WHAT THIS TASK INVOLVES: Produce as output only the lines below starting at the line with "USA oder Neuseeland" and continuing through the line with "avec quelqu'un", each one exactly as written.

Collected data:
──────────────────────────────

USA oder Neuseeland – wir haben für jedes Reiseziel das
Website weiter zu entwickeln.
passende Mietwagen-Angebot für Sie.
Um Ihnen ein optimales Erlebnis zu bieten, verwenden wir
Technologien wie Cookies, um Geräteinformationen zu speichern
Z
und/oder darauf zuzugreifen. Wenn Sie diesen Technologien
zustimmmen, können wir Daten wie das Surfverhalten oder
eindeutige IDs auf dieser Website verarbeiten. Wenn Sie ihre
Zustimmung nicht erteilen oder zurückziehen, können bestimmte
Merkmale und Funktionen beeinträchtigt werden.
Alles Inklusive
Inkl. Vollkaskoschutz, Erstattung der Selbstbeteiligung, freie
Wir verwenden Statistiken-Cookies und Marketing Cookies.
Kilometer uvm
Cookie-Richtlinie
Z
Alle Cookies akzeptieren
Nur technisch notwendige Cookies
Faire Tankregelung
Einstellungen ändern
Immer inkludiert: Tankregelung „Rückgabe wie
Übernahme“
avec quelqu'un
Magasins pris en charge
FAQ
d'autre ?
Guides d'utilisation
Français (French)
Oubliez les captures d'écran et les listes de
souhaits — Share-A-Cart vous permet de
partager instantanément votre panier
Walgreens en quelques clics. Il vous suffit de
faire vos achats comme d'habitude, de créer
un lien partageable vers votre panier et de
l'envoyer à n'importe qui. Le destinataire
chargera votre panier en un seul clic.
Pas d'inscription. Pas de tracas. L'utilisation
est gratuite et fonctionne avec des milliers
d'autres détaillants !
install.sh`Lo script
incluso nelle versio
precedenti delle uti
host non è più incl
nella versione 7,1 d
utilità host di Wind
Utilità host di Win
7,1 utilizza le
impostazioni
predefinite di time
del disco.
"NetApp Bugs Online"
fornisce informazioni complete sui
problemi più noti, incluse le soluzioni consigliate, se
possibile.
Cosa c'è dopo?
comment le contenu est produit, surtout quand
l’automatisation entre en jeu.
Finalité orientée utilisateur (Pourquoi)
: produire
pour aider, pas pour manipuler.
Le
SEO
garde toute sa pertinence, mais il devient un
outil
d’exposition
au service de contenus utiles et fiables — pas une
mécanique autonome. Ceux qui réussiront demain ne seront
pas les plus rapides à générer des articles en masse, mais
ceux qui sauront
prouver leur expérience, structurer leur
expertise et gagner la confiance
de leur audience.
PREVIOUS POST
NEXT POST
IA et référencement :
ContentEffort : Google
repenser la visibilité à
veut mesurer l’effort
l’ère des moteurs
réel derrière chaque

──────────────────────────────

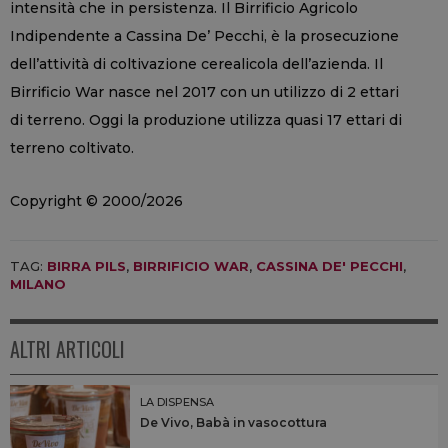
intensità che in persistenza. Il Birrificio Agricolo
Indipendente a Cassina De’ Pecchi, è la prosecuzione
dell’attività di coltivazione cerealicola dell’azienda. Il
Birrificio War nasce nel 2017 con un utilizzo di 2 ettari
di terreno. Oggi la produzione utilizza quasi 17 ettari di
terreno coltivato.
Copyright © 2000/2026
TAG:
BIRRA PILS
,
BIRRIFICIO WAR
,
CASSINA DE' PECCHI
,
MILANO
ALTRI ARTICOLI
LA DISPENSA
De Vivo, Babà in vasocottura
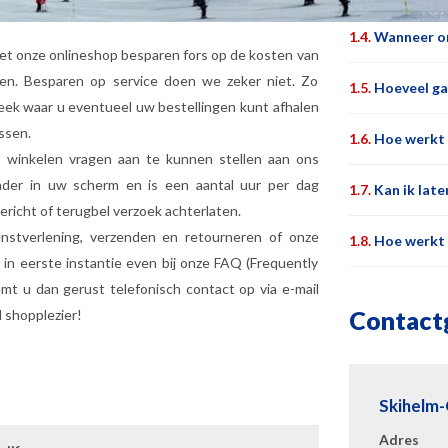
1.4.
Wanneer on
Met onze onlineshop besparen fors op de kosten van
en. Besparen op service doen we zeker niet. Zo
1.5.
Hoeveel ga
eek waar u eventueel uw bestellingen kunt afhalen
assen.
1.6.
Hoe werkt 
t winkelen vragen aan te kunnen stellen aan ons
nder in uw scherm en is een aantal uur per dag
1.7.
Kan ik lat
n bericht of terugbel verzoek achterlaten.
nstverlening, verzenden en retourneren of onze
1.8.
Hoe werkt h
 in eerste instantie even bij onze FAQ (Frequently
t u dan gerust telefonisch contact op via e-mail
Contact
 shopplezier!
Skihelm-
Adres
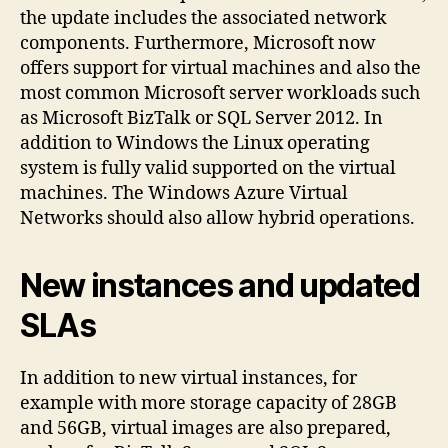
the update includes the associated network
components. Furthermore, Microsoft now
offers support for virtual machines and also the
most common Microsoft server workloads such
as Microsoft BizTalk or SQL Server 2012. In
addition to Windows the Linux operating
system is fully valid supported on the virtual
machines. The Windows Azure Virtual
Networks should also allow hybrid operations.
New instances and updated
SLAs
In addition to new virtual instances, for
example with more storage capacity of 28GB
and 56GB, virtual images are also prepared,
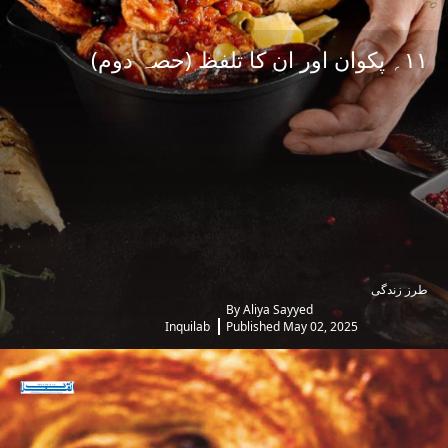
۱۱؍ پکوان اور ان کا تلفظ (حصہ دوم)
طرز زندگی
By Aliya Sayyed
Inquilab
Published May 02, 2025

──────────────────────────────

RESULT BELOW:
USA oder Neuseeland – wir haben für jedes Reiseziel das
Website weiter zu entwickeln.
passende Mietwagen-Angebot für Sie.
Um Ihnen ein optimales Erlebnis zu bieten, verwenden wir
Technologien wie Cookies, um Geräteinformationen zu speichern
Z
und/oder darauf zuzugreifen. Wenn Sie diesen Technologien
zustimmmen, können wir Daten wie das Surfverhalten oder
eindeutige IDs auf dieser Website verarbeiten. Wenn Sie ihre
Zustimmung nicht erteilen oder zurückziehen, können bestimmte
Merkmale und Funktionen beeinträchtigt werden.
Alles Inklusive
Inkl. Vollkaskoschutz, Erstattung der Selbstbeteiligung, freie
Wir verwenden Statistiken-Cookies und Marketing Cookies.
Kilometer uvm
Cookie-Richtlinie
Z
Alle Cookies akzeptieren
Nur technisch notwendige Cookies
Faire Tankregelung
Einstellungen ändern
Immer inkludiert: Tankregelung „Rückgabe wie
Übernahme“
avec quelqu'un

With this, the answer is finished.